Level-triggered vs edge-triggered: what’s the difference?

  • Level-triggered (LT): “While the condition is true, I’ll keep notifying you.” If a socket is readable and you don’t drain it, you’ll be notified again and again.
  • Edge-triggered (ET): “I’ll notify you on state CHANGE.” If a socket becomes readable, you get an event once. If you don’t drain it fully, you may not get another notification until more data arrives or state changes again.

ET can reduce wakeups under load but it is unforgiving: handlers must drain until EAGAIN. LT is friendlier but can cause repeated notifications if you only nibble a few bytes per wakeup.

sequenceDiagram participant App as Application participant LT as Level-Triggered participant ET as Edge-Triggered participant Socket as Socket Buffer Note over Socket: Data arrives Socket->>LT: Notify: READABLE Socket->>ET: Notify: READABLE (edge) App->>LT: Read 100 bytes LT->>Socket: 100 bytes read Note over Socket: 400 bytes remain LT-->>App: Still READABLE (level) Note over ET: No notification (no edge) App->>LT: Read remaining 400 bytes LT->>Socket: All data read Note over Socket: Buffer empty Note over Socket: More data arrives Socket->>LT: Notify: READABLE Socket->>ET: Notify: READABLE (new edge) Note right of LT: Keeps notifying<br/>while data exists Note right of ET: Only notifies<br/>on state change

The golden rule for ET

Whether reading or writing: loop until the syscall returns -1 with errno == EAGAIN (or EWOULDBLOCK), then stop. Forget that, and you’ll ship a stuck connection that never wakes up again.

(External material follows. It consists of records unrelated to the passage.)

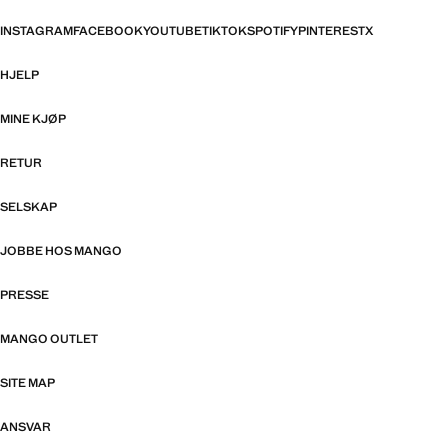
INSTAGRAM
FACEBOOK
YOUTUBE
TIKTOK
SPOTIFY
PINTEREST
X
HJELP
MINE KJØP
RETUR
SELSKAP
JOBBE HOS MANGO
PRESSE
MANGO OUTLET
SITE MAP
ANSVAR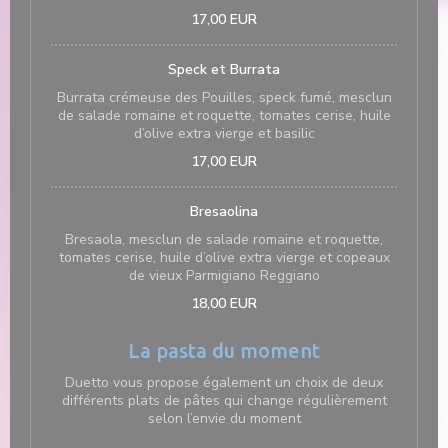
17,00 EUR
Speck et Burrata
Burrata crémeuse des Pouilles, speck fumé, mesclun
de salade romaine et roquette, tomates cerise, huile
d’olive extra vierge et basilic
17,00 EUR
Bresaolina
Bresaola, mesclun de salade romaine et roquette,
tomates cerise, huile d’olive extra vierge et copeaux
de vieux Parmigiano Reggiano
18,00 EUR
La pasta du moment
Duetto vous propose également un choix de deux
différents plats de pâtes qui change régulièrement
selon l’envie du moment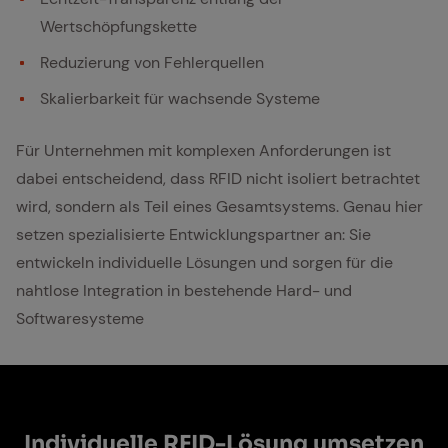
Wertschöpfungskette
Reduzierung von Fehlerquellen
Skalierbarkeit für wachsende Systeme
Für Unternehmen mit komplexen Anforderungen ist
dabei entscheidend, dass RFID nicht isoliert betrachtet
wird, sondern als Teil eines Gesamtsystems. Genau hier
setzen spezialisierte Entwicklungspartner an: Sie
entwickeln individuelle Lösungen und sorgen für die
nahtlose Integration in bestehende Hard- und
Softwaresysteme
In­di­vi­du­el­le RFID-Lö­sung um­set­zen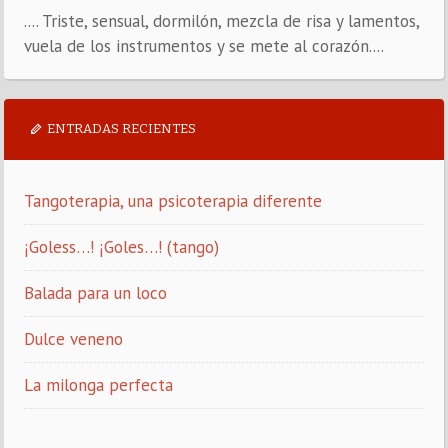
.... Triste, sensual, dormilón, mezcla de risa y lamentos,
vuela de los instrumentos y se mete al corazón....
ENTRADAS RECIENTES
Tangoterapia, una psicoterapia diferente
¡Goless…! ¡Goles…! (tango)
Balada para un loco
Dulce veneno
La milonga perfecta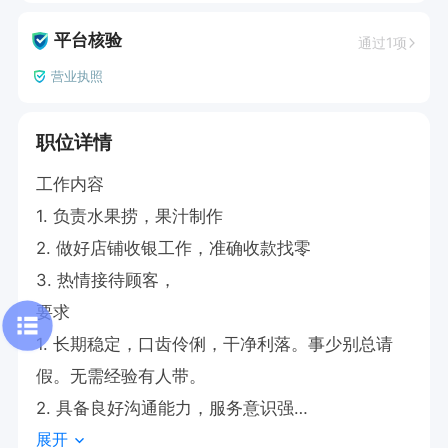
平台核验
通过1项
营业执照
职位详情
工作内容

1. 负责水果捞，果汁制作

2. 做好店铺收银工作，准确收款找零

3. 热情接待顾客，

要求

1. 长期稳定，口齿伶俐，干净利落。事少别总请
假。无需经验有人带。

2. 具备良好沟通能力，服务意识强

展开
3. 有餐饮服务经验者优先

Minimal, correct drain loops

#include <errno.h>
#include <unistd.h>
 
static void on_readable_et(int fd) {
  char buf[4096];
  for (;;) {
    ssize_t r = read(fd, buf, sizeof buf);
    if (r > 0) {
      // process buf[0..r)
      continue;
    }
    if (r == 0) {
      // peer closed
      break;
    }
    if (r == -1 && errno == EINTR) {
      continue; // try again
    }
    if (r == -1 && (errno == EAGAIN || errno == EWOULDBLOCK)) {
      // drained for now
      break;
    }
    break; // hard error
  }
}

For writes, you attempt to flush pending buffers until EAGAIN, then enable writable notifications to resume later:

#include <errno.h>
#include <sys/uio.h>
#include <unistd.h>
 
// Advance an iovec array by `bytes` consumed, mutating base/len and iovcnt.
static void advance_iovecs(struct iovec **piov, int *piovcnt, size_t bytes) {
  struct iovec *iov = *piov; int cnt = *piovcnt; size_t left = bytes;
  while (cnt > 0 && left > 0) {
    if (left >= iov->iov_len) { left -= iov->iov_len; ++iov; --cnt; }
    else { iov->iov_base = (char *)iov->iov_base + left; iov->iov_len -= left; left = 0; }
  }
  *piov = iov; *piovcnt = cnt;
}
 
static int flush_writeq_et(int fd, struct iovec *iov, int iovcnt) {
  while (iovcnt > 0) {
    ssize_t w = writev(fd, iov, iovcnt);
    if (w > 0) { advance_iovecs(&iov, &iovcnt, (size_t)w); continue; }
    if (w == -1 && errno == EINTR) { continue; }
    if (w == -1 && (errno == EAGAIN || errno == EWOULDBLOCK)) {
      // Need to re-enable POLLOUT/EVFILT_WRITE and resume later
      return 0; // partial
    }
    return -1; // hard error (EPIPE, etc.)
  }
  return 1; // fully flushed
}

Correctly arming and re-arming interest

Subtleties differ by API:

  • epoll (Linux)

    • LT by default; add EPOLLET for ET.
    • Use EPOLLONESHOT if you want “notify once, you must re-arm explicitly.” Great for handoff across worker threads.
    • Always register interest for the operations you intend to perform next (e.g., re-enable EPOLLOUT only if you still have bytes to flush).
  • kqueue (BSD/macOS)

    • EVFILT_READ/EVFILT_WRITE are level-triggered; the filter semantics carry sizes (“how many bytes are ready”).
    • You almost always follow the same drain-until-EAGAIN pattern. Even though the filter is level-triggered, you must consume enough that the kernel won’t keep notifying you incessantly.
    • EV_CLEAR approximates edge-trigger behavior by clearing the state after delivery. Treat it with the same discipline as ET.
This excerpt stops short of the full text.